Scientists from Harvard Medical School are using artificial intelligence (AI) to solve the problem of finding treatments for rare and neglected diseases. They have developed a new method, called TxGNN, that could help identify new drug candidates for more than 7,000 rare and undiagnosed diseases. Details of the method are discussed in a Nature Medicine paper titled, “A foundation model for clinician-centered drug repurposing.”
To date, just 5–7% of rare and neglected diseases have an FDA-approved drug. The rest remain either untreated and undertreated. AI-based applications like TxGNN can help address this challenge by propelling the discovery of new therapies from existing medicines, offering hope for both patients and clinicians.
According to its developers, TxGNN is the first method developed specifically for identifying drug candidates for rare diseases and conditions with no treatments. It identified drugs from existing medicines for more than 17,000 diseases, many of which did not already have treatments, representing the largest number of diseases handled by a single AI model to date. And that’s just a start, the researchers say, as the model could be applied to even more disease types than those used for this study.
So how does it work? The tool is a graph foundation model with two central features. The first identifies treatment candidates along with possible side effects and another feature that explains the rationale for the decision. It was trained on large quantities of data including genomic data, cell signaling information, gene activity data, clinical notes, and more. The researchers tested and refined the model by asking it to perform various tasks and validated its performance on 1.2 million patients records.
The team then asked the model to select drug candidates for various diseases. They also requested that the model make some additional predictions. For example, they asked the tool to predict patient characteristics that would prevent the selected drug candidates from being used to treat particular populations. In another task, the scientists tasked the tool with identifying small molecules that effectively blocked the activity of some proteins implicated in disease-causing pathways and processes.

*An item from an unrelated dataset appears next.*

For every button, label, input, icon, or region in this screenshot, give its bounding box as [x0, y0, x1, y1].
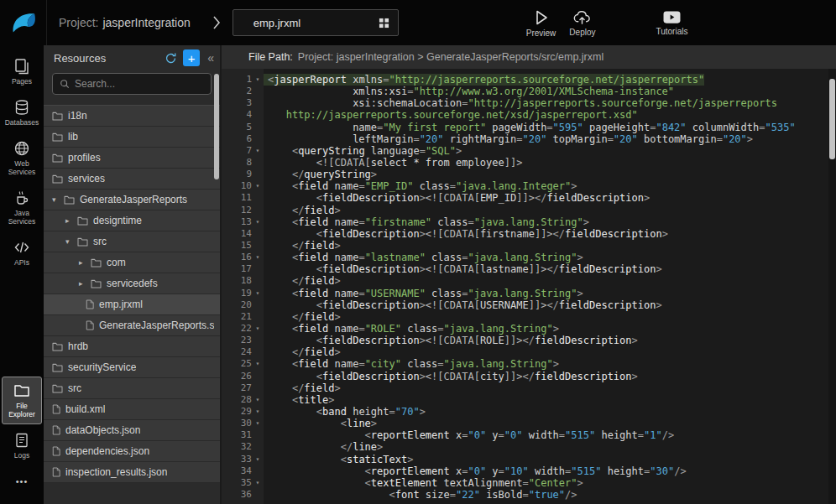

In another test, the researchers asked the model to identify drugs for three rare conditions that were not included in its training dataset. The conditions were a neurodevelopmental disorder, a connective-tissue disease, and a condition that causes water imbalance. They then compared the model’s therapy suggestions to clinical knowledge about how the suggested drugs work. Results showed that not only did TxGNN’s recommendations align with current medical knowledge, the tool also provided the rationale behind its decision.
The Harvard team has made its tool available for free and they hope clinician-scientists use it. Of course any therapies identified using the model would require additional evaluation for dosing and timing of delivery before being applied to patients. The team is already collaborating with several rare disease foundations to help identify possible treatments for their diseases of interest.
“With this tool we aim to identify new therapies across the disease spectrum but when it comes to rare, ultra rare, and neglected conditions, we foresee this model could help close, or at least narrow, a gap that creates serious health disparities,” said Marinka Zitnik, PhD, lead researcher and an assistant professor of biomedical informatics in the Blavatnik Institute at Harvard Medical School.